╭──

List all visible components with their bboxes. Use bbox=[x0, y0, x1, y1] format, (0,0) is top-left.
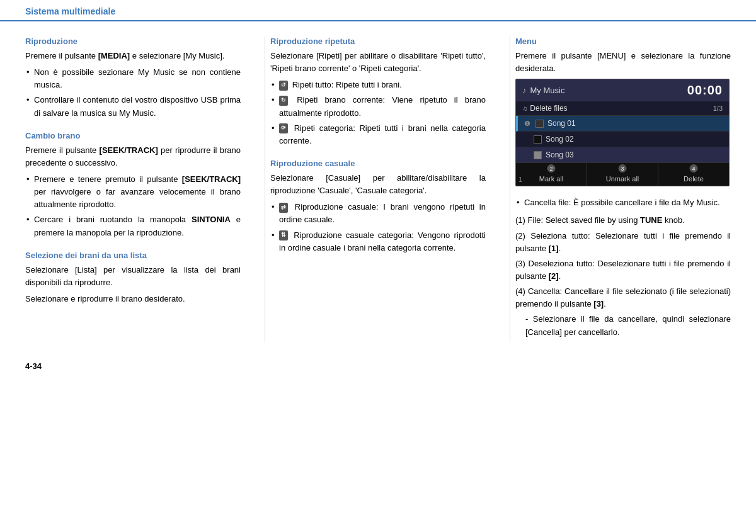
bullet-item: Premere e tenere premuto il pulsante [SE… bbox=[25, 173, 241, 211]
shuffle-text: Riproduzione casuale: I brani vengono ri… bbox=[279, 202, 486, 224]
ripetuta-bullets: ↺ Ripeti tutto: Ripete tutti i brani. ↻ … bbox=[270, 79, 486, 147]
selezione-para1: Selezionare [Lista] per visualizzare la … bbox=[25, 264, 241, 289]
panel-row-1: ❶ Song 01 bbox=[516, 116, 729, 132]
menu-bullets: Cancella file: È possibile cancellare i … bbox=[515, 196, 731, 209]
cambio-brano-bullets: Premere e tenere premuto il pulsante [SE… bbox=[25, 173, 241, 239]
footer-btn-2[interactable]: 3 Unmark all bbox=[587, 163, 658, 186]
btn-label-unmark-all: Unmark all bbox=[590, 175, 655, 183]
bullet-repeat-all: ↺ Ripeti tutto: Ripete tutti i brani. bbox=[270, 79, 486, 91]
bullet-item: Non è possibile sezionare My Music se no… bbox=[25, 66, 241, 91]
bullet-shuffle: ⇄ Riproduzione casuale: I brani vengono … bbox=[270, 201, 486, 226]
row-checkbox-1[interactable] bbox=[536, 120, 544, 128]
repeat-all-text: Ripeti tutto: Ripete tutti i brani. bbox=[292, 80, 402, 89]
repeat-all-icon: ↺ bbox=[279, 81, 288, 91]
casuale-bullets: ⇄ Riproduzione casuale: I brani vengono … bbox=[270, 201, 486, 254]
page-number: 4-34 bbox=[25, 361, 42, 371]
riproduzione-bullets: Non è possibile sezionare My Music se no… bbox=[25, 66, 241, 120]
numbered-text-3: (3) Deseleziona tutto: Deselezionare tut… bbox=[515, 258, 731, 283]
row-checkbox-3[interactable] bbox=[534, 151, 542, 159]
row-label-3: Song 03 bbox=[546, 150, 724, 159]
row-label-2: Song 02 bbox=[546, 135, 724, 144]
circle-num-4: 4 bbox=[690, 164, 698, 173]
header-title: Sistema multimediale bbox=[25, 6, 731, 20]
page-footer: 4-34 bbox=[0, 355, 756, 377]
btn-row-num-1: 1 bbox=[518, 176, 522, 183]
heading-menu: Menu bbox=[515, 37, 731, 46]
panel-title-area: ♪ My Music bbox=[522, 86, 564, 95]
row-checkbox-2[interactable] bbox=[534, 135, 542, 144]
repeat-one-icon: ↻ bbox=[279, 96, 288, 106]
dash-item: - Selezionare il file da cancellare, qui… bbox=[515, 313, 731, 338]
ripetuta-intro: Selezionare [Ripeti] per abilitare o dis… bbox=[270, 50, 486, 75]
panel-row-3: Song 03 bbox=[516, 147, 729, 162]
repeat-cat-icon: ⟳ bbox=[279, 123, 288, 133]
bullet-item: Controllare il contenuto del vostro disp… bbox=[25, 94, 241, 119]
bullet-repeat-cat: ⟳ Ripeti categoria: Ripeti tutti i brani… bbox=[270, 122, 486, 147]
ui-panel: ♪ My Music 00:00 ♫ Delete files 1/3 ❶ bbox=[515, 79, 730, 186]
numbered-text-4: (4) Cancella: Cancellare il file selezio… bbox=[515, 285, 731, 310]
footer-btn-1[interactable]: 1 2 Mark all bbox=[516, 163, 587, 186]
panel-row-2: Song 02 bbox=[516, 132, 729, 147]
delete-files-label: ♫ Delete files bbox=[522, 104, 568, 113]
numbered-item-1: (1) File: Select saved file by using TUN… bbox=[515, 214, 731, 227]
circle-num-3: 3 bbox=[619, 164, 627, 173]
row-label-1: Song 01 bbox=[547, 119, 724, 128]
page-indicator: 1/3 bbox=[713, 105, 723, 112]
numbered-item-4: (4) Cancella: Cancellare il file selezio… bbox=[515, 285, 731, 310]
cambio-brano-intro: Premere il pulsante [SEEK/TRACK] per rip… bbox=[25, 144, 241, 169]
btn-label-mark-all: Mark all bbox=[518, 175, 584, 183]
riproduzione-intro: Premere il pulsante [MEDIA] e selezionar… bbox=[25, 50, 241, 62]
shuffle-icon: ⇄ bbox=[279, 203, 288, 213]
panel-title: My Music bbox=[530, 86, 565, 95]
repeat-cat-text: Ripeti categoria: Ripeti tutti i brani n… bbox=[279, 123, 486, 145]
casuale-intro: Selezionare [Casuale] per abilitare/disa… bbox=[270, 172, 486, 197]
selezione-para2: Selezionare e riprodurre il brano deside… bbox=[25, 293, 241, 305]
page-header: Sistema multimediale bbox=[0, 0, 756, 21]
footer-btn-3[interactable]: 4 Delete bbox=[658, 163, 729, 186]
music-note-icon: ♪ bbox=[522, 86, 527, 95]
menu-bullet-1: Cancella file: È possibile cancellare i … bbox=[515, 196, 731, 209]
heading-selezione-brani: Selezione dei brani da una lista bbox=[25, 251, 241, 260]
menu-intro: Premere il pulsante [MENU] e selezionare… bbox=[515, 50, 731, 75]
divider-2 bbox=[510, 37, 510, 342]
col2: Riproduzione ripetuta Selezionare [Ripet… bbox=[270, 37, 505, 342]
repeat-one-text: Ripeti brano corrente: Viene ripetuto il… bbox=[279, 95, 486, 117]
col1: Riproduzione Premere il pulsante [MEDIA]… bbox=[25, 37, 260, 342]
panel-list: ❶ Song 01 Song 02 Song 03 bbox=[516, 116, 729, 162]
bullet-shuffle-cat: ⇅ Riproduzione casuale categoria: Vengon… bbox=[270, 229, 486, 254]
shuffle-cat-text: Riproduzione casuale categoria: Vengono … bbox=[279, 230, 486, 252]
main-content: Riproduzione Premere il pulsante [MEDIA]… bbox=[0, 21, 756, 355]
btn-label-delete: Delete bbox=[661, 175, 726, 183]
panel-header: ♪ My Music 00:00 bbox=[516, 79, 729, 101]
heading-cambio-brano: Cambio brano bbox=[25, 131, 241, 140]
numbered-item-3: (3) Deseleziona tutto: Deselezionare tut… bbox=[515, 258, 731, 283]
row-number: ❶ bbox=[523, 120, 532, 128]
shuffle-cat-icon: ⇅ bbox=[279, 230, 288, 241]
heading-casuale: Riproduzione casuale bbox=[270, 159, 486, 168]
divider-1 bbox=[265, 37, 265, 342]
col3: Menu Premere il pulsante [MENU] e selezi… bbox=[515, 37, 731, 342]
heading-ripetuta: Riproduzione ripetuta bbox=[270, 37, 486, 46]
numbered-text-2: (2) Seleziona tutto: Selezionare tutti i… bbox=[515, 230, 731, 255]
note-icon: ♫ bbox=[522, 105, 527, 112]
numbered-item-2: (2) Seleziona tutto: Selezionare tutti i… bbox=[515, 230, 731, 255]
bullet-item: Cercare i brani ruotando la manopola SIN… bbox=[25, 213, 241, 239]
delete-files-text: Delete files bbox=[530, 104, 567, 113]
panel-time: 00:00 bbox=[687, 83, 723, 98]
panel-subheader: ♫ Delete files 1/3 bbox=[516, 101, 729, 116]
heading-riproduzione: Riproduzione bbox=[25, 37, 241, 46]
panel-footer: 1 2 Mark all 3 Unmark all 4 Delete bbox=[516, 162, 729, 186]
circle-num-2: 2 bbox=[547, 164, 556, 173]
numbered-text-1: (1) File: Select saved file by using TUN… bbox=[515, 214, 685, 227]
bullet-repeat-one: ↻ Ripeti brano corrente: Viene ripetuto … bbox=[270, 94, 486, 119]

╰──
╭──

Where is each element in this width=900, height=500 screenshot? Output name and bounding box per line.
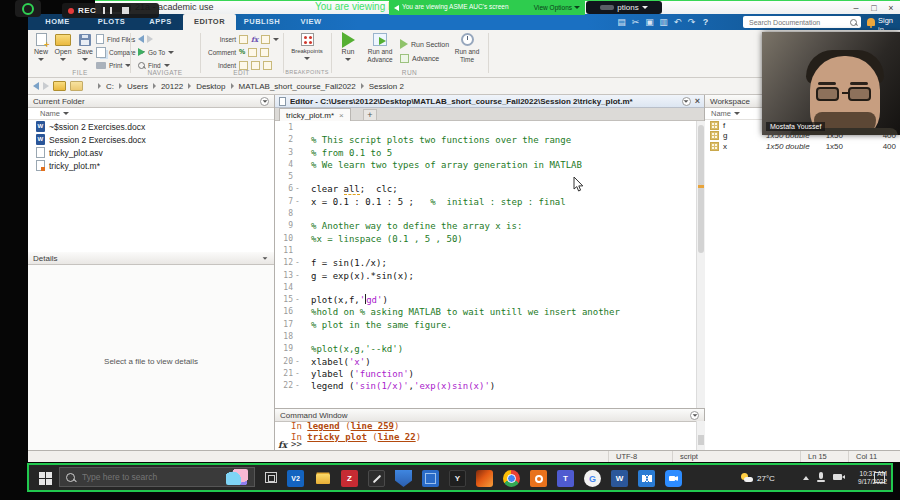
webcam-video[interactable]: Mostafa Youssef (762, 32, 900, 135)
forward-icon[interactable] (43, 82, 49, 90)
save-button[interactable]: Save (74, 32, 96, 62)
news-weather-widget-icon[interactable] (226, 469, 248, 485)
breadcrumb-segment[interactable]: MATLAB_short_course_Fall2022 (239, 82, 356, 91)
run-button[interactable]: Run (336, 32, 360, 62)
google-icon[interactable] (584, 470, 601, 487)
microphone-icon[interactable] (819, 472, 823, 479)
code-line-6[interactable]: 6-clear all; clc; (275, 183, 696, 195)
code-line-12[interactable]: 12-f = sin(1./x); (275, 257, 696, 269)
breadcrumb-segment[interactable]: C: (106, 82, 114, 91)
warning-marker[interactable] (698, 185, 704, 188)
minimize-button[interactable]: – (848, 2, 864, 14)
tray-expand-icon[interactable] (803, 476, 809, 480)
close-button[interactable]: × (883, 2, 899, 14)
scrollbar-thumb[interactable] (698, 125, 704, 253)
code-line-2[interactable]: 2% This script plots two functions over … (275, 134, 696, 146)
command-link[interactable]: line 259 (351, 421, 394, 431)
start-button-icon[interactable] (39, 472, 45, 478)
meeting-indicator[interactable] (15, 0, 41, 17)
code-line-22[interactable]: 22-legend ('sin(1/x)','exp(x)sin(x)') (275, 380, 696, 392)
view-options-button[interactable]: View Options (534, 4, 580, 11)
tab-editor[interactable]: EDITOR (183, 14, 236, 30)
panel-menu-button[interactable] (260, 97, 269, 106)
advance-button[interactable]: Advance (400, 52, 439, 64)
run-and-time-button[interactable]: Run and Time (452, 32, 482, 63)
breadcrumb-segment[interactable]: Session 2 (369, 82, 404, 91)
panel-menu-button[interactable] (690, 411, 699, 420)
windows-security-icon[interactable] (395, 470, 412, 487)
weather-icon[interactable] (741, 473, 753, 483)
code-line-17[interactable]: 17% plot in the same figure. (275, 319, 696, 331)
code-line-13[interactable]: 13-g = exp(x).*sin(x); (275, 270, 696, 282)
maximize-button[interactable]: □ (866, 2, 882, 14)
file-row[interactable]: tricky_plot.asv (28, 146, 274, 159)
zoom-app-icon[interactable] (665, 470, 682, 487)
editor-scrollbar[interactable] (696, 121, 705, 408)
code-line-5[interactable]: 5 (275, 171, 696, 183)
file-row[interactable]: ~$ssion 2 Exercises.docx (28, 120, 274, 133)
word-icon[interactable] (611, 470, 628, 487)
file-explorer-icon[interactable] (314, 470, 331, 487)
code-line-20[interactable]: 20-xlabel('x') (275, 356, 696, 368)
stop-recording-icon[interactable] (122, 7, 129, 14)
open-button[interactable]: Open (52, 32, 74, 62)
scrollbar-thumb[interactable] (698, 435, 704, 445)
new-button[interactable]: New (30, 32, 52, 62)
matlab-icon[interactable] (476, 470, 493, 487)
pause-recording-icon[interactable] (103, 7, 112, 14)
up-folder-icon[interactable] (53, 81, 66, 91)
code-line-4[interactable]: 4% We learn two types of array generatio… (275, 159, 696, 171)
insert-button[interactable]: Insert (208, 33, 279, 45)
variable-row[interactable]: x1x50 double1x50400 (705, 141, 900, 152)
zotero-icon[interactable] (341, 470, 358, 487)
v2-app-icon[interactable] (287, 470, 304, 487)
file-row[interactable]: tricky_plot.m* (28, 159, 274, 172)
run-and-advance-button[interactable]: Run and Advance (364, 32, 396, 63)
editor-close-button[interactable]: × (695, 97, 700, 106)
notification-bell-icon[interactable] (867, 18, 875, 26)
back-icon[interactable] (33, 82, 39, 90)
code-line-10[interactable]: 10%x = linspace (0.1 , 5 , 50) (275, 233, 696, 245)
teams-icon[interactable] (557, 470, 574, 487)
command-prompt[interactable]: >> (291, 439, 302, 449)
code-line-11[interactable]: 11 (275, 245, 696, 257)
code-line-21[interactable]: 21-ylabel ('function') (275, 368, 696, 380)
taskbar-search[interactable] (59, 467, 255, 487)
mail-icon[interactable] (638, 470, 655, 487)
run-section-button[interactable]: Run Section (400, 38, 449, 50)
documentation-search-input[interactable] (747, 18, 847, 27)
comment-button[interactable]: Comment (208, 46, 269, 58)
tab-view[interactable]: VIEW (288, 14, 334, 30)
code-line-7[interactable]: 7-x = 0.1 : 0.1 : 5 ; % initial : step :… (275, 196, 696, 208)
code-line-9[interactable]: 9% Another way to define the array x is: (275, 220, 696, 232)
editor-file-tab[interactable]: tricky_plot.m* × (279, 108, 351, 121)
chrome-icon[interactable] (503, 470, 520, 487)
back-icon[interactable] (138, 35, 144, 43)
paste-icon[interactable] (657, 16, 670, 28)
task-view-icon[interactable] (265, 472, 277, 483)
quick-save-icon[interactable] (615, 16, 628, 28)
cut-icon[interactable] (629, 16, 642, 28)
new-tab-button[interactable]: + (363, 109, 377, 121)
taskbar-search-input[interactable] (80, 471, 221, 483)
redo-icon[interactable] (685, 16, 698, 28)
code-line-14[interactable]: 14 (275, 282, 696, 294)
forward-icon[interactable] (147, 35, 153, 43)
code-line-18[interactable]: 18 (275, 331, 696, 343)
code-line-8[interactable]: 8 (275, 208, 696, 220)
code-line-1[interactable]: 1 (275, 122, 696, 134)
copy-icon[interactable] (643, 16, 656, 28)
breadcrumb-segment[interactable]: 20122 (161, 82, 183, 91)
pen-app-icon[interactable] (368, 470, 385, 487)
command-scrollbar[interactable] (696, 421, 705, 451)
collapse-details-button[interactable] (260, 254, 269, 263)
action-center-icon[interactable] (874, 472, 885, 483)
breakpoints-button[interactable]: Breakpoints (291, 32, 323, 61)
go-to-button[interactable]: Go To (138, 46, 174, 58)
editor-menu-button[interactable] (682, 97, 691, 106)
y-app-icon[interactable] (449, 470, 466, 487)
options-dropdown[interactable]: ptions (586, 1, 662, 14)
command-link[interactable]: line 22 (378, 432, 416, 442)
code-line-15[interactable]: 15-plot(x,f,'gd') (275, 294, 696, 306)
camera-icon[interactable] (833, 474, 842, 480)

╰──
╭──

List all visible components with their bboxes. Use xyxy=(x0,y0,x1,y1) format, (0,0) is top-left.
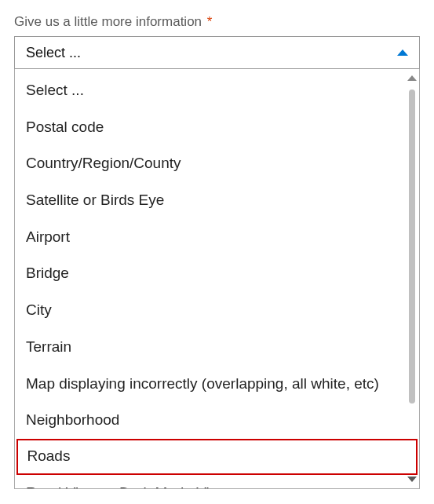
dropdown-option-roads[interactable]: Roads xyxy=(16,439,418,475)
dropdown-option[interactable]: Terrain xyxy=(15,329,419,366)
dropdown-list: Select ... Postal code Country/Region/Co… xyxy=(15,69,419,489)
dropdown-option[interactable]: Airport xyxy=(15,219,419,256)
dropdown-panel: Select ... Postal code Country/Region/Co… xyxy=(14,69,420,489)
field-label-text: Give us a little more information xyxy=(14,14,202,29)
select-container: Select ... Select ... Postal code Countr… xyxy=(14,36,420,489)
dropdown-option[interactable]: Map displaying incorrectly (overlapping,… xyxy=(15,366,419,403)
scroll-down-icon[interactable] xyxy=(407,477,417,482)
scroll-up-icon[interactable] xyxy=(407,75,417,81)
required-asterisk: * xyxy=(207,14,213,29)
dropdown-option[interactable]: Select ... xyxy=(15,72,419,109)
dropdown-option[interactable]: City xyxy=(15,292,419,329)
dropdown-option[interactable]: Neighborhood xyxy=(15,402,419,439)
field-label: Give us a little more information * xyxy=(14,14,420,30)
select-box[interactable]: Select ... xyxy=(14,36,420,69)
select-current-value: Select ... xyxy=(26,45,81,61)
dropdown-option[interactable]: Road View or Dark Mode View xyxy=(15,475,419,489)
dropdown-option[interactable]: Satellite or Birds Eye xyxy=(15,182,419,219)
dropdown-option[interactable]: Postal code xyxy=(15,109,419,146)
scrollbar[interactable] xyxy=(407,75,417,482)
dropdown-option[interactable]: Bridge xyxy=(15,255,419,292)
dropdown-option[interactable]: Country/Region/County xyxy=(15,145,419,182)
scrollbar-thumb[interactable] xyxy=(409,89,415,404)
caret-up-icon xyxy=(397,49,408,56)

╰──

WHAT THIS TASK INVOLVES:
Copy out whichever lines of the listing contain the word "field".

ANSWER TO THIS EXERCISE:
field-label-text: Give us a little more information xyxy=(14,14,202,29)
field-label: Give us a little more information * xyxy=(14,14,420,30)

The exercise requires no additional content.